INFORMATION GIVEN:
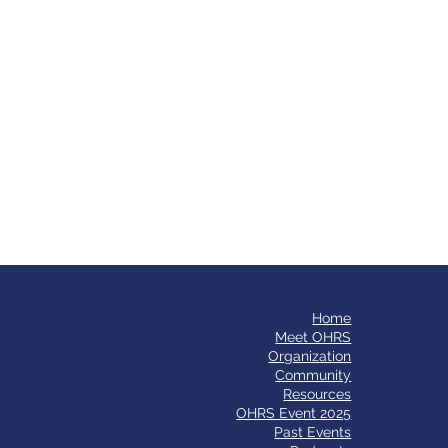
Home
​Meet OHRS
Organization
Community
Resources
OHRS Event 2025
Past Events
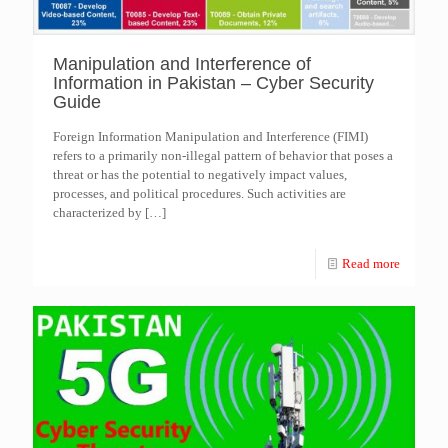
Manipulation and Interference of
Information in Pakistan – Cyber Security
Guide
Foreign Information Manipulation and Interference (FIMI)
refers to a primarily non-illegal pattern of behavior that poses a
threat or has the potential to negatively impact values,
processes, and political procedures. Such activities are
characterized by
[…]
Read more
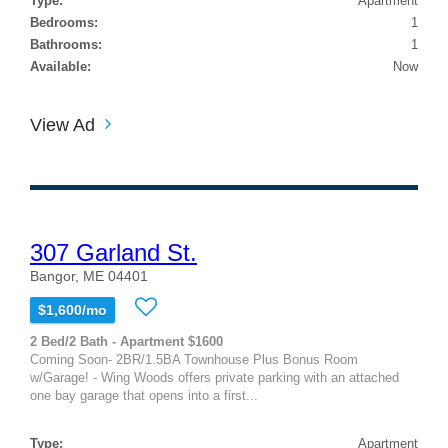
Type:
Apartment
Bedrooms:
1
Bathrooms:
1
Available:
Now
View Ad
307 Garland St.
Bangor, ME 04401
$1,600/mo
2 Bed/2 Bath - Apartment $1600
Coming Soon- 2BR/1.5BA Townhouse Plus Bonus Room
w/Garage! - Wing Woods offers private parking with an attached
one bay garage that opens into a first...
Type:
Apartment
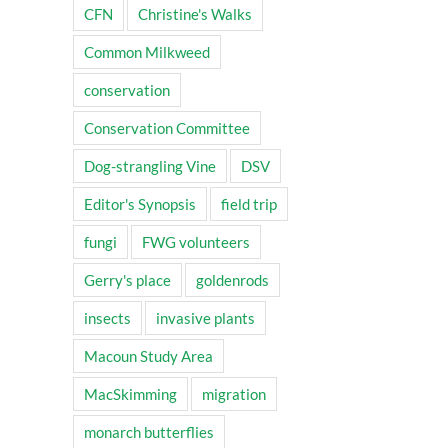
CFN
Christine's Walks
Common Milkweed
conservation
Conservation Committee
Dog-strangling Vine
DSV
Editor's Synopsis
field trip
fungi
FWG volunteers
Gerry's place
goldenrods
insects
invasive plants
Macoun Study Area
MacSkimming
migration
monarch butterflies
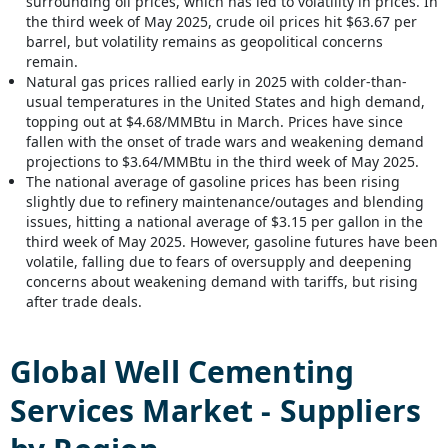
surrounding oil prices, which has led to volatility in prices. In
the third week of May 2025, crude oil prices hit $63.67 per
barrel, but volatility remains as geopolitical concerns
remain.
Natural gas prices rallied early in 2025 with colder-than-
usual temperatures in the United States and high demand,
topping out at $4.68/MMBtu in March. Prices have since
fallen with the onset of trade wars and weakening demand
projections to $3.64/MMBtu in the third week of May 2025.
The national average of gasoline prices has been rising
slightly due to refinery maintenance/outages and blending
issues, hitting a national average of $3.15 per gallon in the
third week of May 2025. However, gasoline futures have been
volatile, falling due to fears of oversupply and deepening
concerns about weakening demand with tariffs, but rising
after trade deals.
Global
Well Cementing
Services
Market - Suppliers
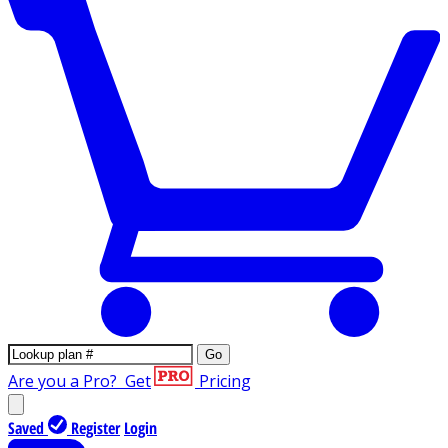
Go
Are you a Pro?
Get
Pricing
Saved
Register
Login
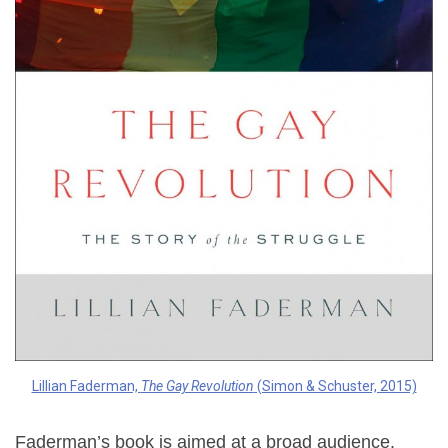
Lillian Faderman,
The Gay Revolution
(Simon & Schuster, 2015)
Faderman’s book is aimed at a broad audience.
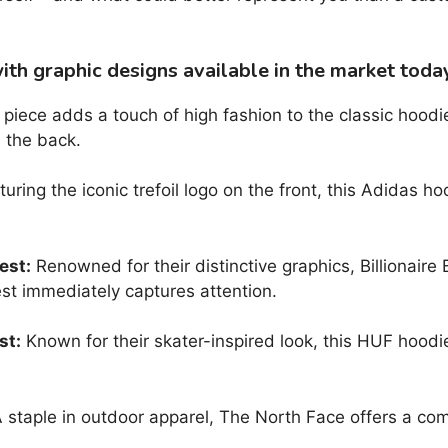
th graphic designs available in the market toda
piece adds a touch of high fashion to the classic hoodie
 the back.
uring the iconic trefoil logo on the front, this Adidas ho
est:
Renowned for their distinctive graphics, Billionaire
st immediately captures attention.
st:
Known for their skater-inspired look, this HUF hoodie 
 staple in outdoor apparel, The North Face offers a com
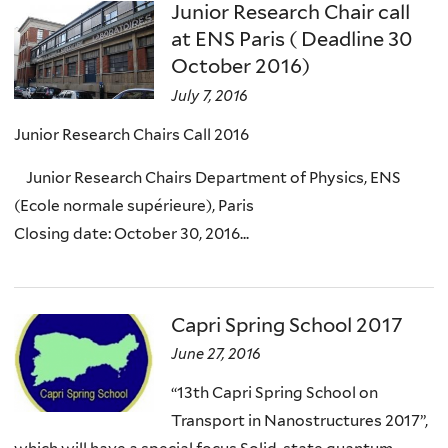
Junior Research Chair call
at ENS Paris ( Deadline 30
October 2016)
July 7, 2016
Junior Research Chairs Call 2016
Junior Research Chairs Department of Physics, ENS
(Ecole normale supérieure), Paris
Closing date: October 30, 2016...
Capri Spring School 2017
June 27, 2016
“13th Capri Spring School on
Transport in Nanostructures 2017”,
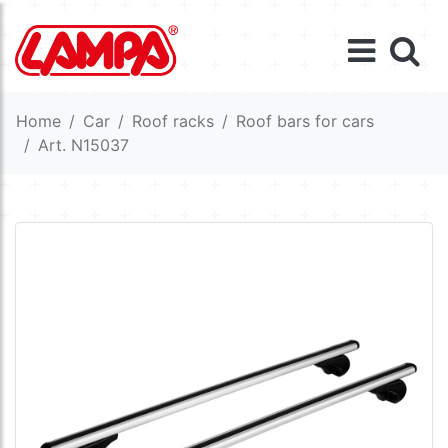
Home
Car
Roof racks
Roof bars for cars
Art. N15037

---

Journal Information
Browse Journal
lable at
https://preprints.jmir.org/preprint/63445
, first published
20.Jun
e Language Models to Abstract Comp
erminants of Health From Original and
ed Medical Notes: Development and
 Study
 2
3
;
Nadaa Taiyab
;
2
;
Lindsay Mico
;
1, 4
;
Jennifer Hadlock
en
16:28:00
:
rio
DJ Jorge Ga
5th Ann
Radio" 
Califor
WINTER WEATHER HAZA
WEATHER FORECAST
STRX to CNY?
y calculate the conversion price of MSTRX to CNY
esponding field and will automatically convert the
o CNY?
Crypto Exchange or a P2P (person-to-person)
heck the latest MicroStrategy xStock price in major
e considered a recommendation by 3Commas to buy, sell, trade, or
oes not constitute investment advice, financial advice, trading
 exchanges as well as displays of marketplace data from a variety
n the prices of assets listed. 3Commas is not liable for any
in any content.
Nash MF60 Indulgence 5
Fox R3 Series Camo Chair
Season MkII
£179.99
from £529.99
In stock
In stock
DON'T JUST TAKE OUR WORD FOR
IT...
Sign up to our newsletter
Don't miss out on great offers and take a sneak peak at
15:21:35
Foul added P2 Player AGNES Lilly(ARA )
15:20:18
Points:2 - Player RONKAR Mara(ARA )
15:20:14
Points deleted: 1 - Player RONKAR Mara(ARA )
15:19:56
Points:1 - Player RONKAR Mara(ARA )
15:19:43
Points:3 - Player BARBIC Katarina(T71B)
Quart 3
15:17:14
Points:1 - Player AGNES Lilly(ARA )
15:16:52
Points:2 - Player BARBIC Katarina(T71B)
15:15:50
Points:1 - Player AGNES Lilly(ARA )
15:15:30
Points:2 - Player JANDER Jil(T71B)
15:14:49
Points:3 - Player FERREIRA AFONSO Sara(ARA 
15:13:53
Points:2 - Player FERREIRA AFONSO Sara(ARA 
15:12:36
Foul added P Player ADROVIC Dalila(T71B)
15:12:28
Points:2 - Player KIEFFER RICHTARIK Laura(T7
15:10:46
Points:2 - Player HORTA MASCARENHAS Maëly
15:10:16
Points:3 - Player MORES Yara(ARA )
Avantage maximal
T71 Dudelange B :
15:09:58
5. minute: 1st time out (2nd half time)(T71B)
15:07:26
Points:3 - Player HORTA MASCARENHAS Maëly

AIM OF THE TASK:
Every line holding the word "high" should be copied out of the records above.

WORKED SOLUTION:
usual temperatures in the United States and high demand,
piece adds a touch of high fashion to the classic hoodie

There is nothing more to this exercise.